What you are asked to do — Return the following from the records below: each line, word for word, starting with the line that contains "GENÈVE RÉGION TERRE" and going on through the line that contains "mehrfach ungesättigte Fettsäuren", with nothing outside that range.

──────── Input data ────────

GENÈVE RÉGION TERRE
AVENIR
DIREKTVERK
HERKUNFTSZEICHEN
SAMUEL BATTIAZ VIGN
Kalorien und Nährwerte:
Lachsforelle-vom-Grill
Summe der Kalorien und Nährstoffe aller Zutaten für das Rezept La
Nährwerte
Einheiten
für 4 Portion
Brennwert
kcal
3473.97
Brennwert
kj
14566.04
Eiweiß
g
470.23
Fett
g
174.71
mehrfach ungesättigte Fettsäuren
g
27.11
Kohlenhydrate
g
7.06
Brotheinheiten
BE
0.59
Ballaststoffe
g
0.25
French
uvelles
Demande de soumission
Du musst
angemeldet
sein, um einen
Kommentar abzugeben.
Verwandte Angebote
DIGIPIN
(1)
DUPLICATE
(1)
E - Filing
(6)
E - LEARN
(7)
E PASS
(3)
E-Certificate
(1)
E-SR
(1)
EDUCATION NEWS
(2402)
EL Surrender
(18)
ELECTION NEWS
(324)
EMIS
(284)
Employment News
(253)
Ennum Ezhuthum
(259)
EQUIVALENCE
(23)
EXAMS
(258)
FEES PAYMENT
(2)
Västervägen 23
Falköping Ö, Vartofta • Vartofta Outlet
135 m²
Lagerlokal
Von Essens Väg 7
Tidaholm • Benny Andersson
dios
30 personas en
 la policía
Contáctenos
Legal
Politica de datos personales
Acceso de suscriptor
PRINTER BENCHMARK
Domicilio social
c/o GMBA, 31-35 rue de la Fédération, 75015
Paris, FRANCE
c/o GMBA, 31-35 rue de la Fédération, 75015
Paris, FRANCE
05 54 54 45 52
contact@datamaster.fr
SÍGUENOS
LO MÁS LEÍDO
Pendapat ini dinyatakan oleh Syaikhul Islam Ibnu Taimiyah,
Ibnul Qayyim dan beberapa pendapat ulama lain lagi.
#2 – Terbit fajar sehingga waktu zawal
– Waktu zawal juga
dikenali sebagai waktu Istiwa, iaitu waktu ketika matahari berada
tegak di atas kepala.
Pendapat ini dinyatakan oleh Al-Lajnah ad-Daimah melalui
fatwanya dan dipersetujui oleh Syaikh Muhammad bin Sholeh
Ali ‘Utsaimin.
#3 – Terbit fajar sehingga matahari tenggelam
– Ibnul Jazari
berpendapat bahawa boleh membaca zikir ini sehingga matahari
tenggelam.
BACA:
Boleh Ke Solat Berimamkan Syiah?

────────
──────── Input data ────────

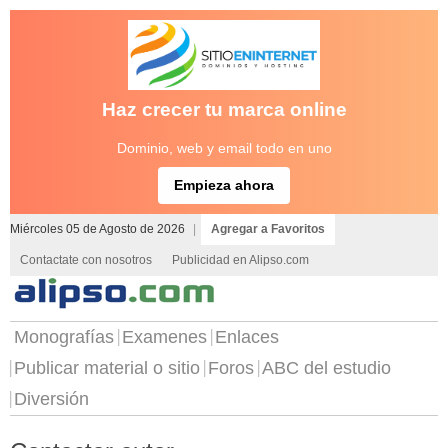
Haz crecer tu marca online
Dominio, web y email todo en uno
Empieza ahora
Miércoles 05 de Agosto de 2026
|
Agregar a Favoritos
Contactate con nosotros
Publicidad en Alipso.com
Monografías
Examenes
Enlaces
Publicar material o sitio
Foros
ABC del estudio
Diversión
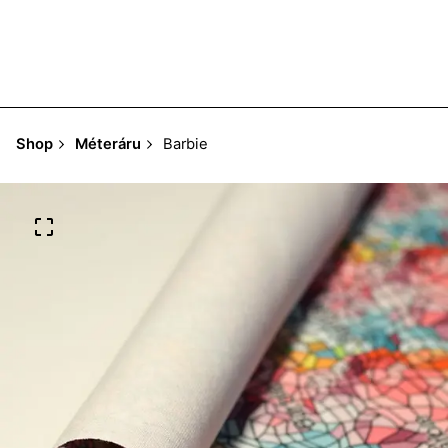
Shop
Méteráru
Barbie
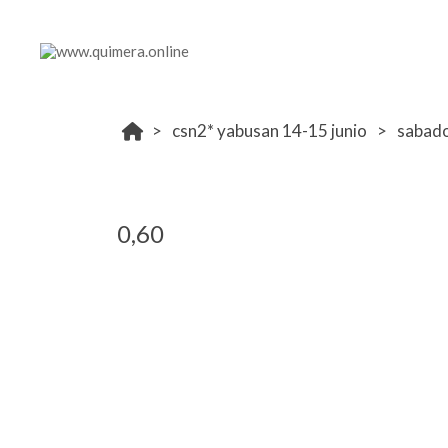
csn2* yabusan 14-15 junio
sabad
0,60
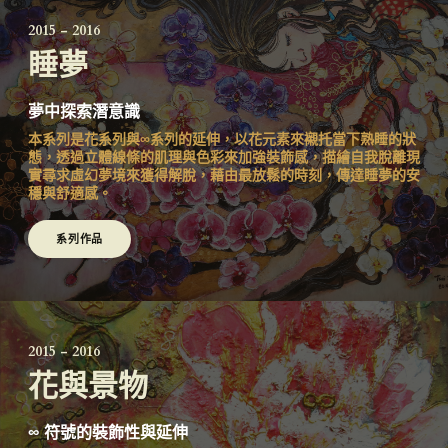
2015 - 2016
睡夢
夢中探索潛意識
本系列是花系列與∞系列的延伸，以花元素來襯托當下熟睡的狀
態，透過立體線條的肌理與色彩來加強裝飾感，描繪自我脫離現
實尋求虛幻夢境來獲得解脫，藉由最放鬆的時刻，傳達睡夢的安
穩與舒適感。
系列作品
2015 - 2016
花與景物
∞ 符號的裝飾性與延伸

────────
──────── Input data ────────

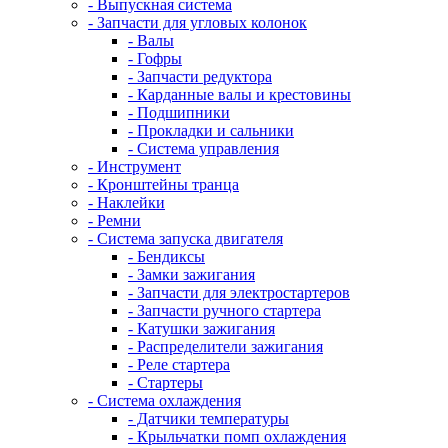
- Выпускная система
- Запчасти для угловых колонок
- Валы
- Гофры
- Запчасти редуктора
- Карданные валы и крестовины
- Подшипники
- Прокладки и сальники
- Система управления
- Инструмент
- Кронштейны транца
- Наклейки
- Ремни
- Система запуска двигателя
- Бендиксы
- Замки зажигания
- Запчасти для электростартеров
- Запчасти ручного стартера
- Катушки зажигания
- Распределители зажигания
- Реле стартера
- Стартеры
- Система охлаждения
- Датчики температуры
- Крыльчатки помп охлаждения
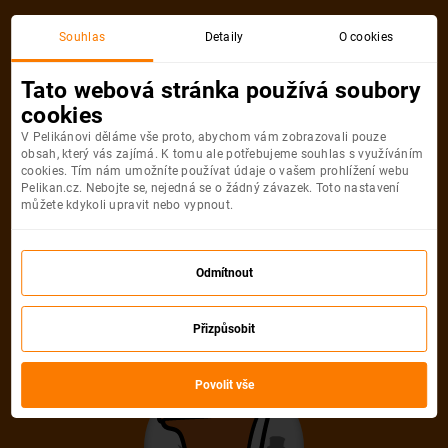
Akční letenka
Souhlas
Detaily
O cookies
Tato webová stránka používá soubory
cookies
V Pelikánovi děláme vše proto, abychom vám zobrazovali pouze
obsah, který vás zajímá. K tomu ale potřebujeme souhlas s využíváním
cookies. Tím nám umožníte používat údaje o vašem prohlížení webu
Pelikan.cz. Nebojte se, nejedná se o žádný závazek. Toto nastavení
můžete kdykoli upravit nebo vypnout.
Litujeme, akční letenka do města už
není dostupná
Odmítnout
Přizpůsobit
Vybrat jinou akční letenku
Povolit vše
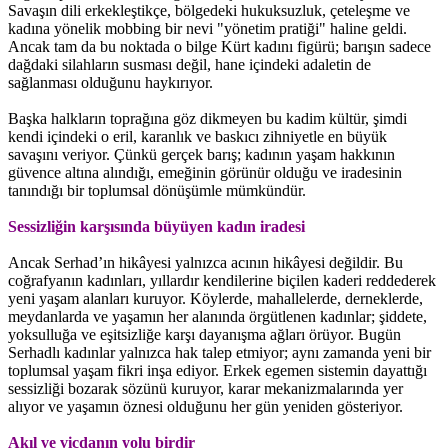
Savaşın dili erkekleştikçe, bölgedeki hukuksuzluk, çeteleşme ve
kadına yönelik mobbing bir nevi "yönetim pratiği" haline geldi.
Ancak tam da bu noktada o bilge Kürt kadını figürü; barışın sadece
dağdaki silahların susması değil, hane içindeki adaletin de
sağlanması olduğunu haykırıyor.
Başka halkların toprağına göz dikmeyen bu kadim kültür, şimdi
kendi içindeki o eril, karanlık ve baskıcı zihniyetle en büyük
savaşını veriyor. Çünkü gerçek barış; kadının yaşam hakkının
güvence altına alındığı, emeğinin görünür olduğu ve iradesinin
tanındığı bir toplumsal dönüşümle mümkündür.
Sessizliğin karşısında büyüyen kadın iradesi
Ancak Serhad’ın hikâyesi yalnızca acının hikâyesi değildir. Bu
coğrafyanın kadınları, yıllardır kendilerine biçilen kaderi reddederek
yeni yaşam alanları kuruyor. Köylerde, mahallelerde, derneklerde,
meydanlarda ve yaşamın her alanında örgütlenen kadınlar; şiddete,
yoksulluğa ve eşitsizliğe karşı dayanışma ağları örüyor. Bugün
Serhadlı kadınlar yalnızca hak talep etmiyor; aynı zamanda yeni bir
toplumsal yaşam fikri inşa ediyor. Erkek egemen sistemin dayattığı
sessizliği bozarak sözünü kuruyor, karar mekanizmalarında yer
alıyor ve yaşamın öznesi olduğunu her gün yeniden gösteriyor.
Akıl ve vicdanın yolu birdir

────────

Solved problem —
GENÈVE RÉGION TERRE
AVENIR
DIREKTVERK
HERKUNFTSZEICHEN
SAMUEL BATTIAZ VIGN
Kalorien und Nährwerte:
Lachsforelle-vom-Grill
Summe der Kalorien und Nährstoffe aller Zutaten für das Rezept La
Nährwerte
Einheiten
für 4 Portion
Brennwert
kcal
3473.97
Brennwert
kj
14566.04
Eiweiß
g
470.23
Fett
g
174.71
mehrfach ungesättigte Fettsäuren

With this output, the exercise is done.